In a shock move this week, The International Monetary Fund (IMF) has warned Australia’s main lending banks to make sure they have stashed away billions of dollars in reserve to cover a potential residential property implosion.
Worried that the Australian housing market is severely overheated, and that prices in the big cities are artificially high following an influx of wealthy overseas property investors from China, the IMF is warning of a major market collapse.
The news comes as new research shows that Melbourne has become one of the world’s most unaffordable cities in which to purchase a house – ahead of London, New York and Los Angeles.
The IMF is seriously concerned about a “massive exposure to the residential mortgage market” in the country top four biggest banks.
The Commonwealth Bank, Westpac, NAB and ANZ hold about 80% of the nation’s residential mortgage market, leaving them vulnerable in the face of a housing crisis.

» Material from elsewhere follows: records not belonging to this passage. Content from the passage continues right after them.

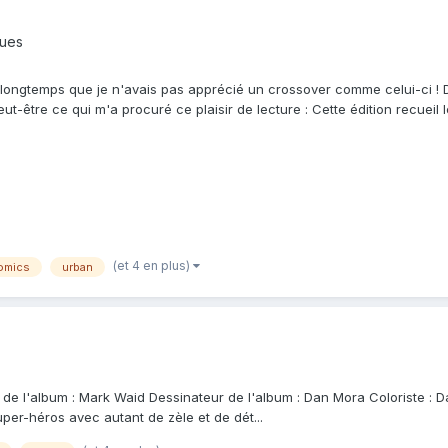
ques
it longtemps que je n'avais pas apprécié un crossover comme celui-ci !
ut-être ce qui m'a procuré ce plaisir de lecture : Cette édition recueil l
(et 4 en plus)
omics
urban
e de l'album : Mark Waid Dessinateur de l'album : Dan Mora Coloriste :
uper-héros avec autant de zèle et de dét...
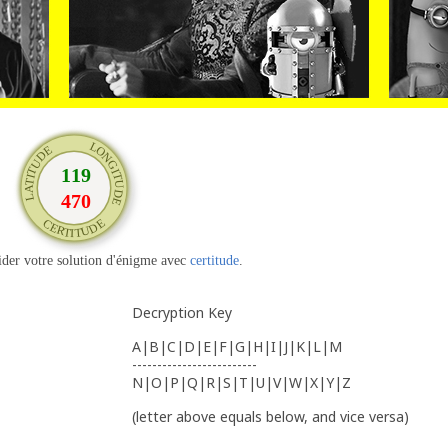
ider votre solution d'énigme avec
certitude
.
Decryption Key
A|B|C|D|E|F|G|H|I|J|K|L|M
-------------------------
N|O|P|Q|R|S|T|U|V|W|X|Y|Z
(letter above equals below, and vice versa)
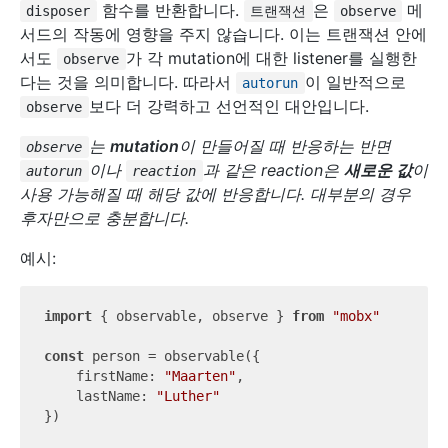
함수를 반환합니다.
은
메
disposer
트랜잭션
observe
서드의 작동에 영향을 주지 않습니다. 이는 트랜잭션 안에
서도
가 각 mutation에 대한 listener를 실행한
observe
다는 것을 의미합니다. 따라서
이 일반적으로
autorun
보다 더 강력하고 선언적인 대안입니다.
observe
는
mutation
이 만들어질 때 반응하는 반면
observe
이나
과 같은 reaction은
새로운 값
이
autorun
reaction
사용 가능해질 때 해당 값에 반응합니다. 대부분의 경우
후자만으로 충분합니다.
예시:
import
 { observable, observe } 
from
"mobx"
const
 person = observable({

firstName
: 
"Maarten"
,

lastName
: 
"Luther"
})
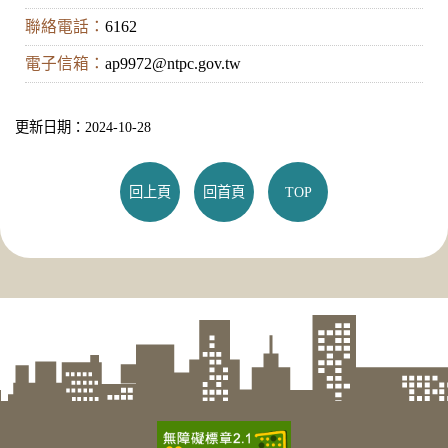
聯絡電話：
6162
電子信箱：
ap9972@ntpc.gov.tw
更新日期：2024-10-28
回上頁
回首頁
TOP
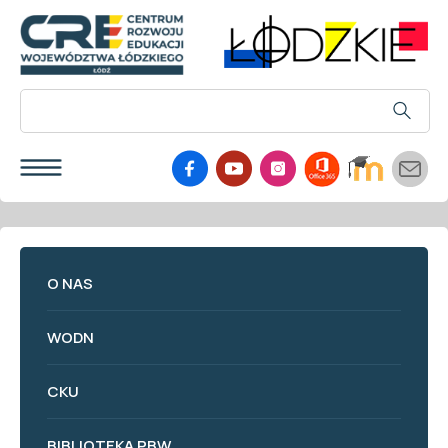
O NAS
WODN
CKU
BIBLIOTEKA PBW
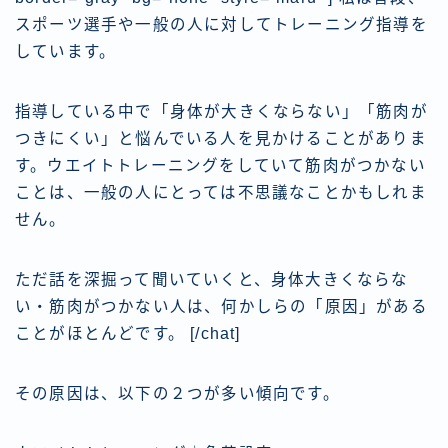
スポーツ選手や一般の人に対してトレーニング指導を
しています。
指導している中で「身体が大きくならない」「筋肉が
つきにくい」と悩んでいる人を見かけることがありま
す。ウエイトトレーニングをしていて筋肉がつかない
ことは、一般の人にとっては不思議なことかもしれま
せん。
ただ話を深掘って聞いていくと、身体大きくならな
い・筋肉がつかない人は、何かしらの「原因」がある
ことがほとんどです。 [/chat]
その原因は、以下の２つが多い傾向です。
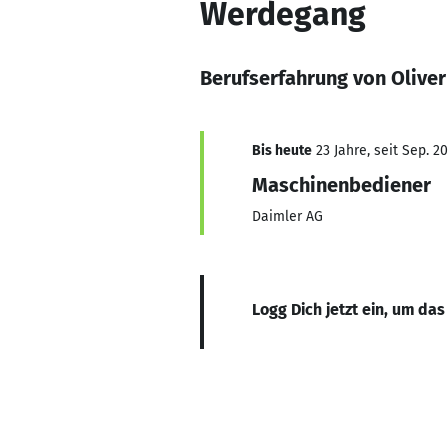
Werdegang
Berufserfahrung von Oliver
Bis heute
23 Jahre, seit Sep. 2
Maschinenbediener
Daimler AG
Logg Dich jetzt ein, um das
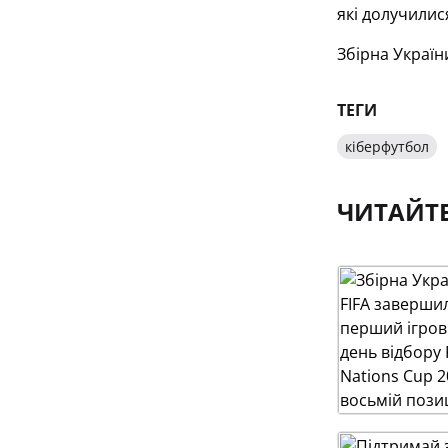
які долучилис
Збірна Україн
ТЕГИ
кіберфутбол
ЧИТАЙТ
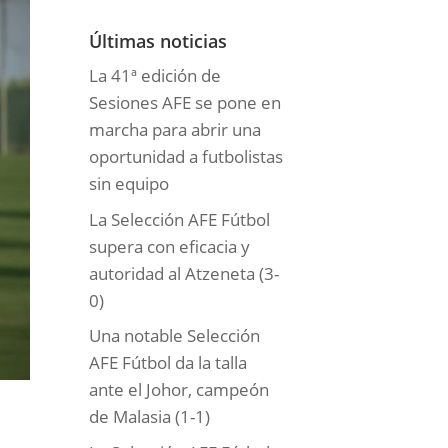
o
r
Últimas noticias
í
La 41ª edición de
a
Sesiones AFE se pone en
s
marcha para abrir una
oportunidad a futbolistas
sin equipo
La Selección AFE Fútbol
supera con eficacia y
autoridad al Atzeneta (3-
0)
Una notable Selección
AFE Fútbol da la talla
ante el Johor, campeón
de Malasia (1-1)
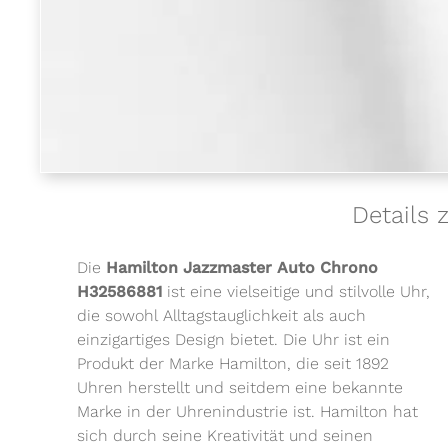
Details
Die
Hamilton Jazzmaster Auto Chrono
H32586881
ist eine vielseitige und stilvolle Uhr,
die sowohl Alltagstauglichkeit als auch
einzigartiges Design bietet. Die Uhr ist ein
Produkt der Marke Hamilton, die seit 1892
Uhren herstellt und seitdem eine bekannte
Marke in der Uhrenindustrie ist. Hamilton hat
sich durch seine Kreativität und seinen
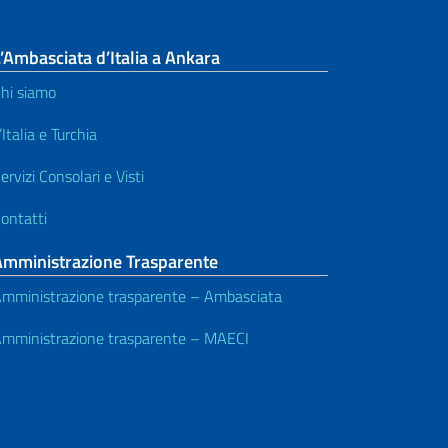
’Ambasciata d’Italia a Ankara
hi siamo
’Italia e Turchia
ervizi Consolari e Visti
ontatti
Amministrazione Trasparente
mministrazione trasparente – Ambasciata
mministrazione trasparente – MAECI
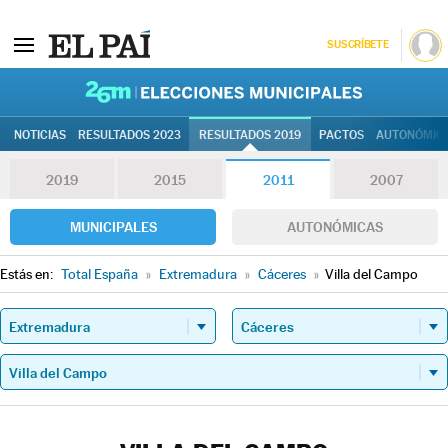
SUSCRÍBETE
26M | Elec
NOTICIAS
RESULTADOS 2023
RESULTADOS 2019
PACTOS
AUTONÓMIC
2019
2015
2011
2007
MUNICIPALES
AUTONÓMICAS
Estás en:
Total España
»
Extremadura
»
Cáceres
»
Villa del Campo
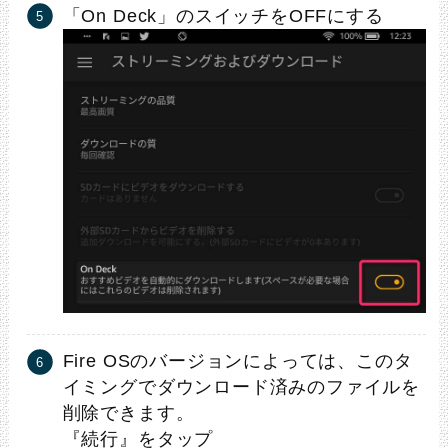
「On Deck」のスイッチをOFFにする
Fire OSのバージョンによっては、このタ
イミングでダウンロード済みのファイルを
削除できます。
『続行』をタップ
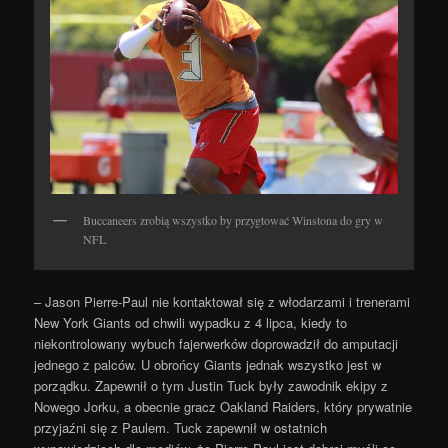
Buccaneers zrobią wszystko by przygtować Winstona do gry w
NFL
– Jason Pierre-Paul nie kontaktował się z włodarzami i trenerami
New York Giants od chwili wypadku z 4 lipca, kiedy to
niekontrolowany wybuch fajerwerków doprowadził do amputacji
jednego z palców. U obrońcy Giants jednak wszystko jest w
porządku. Zapewnił o tym Justin Tuck były zawodnik ekipy z
Nowego Jorku, a obecnie gracz Oakland Raiders, który prywatnie
przyjaźni się z Paulem. Tuck zapewnił w ostatnich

“Combining residential mortgage shocks with corporate losses expected at the peak of the global financial crisis would put more pressure on Australian banks’ capital,” the IMF report says. “It would be useful to consider the merits of higher capital requirements for systemically important domestic banks.”
Meanwhile, economists at ANZ have warned the Gillard Government’s Budget cuts will slow economic growth by up to half a percentage point a year for the next four years. Deep cuts by the federal and state governments would produce “the weakest period of government investment since 1960,” economists said.
The news comes after US real estate analyst Jordan Wirsz warned that Australia was facing a 60% house price “bloodbath”, as reported in OPP.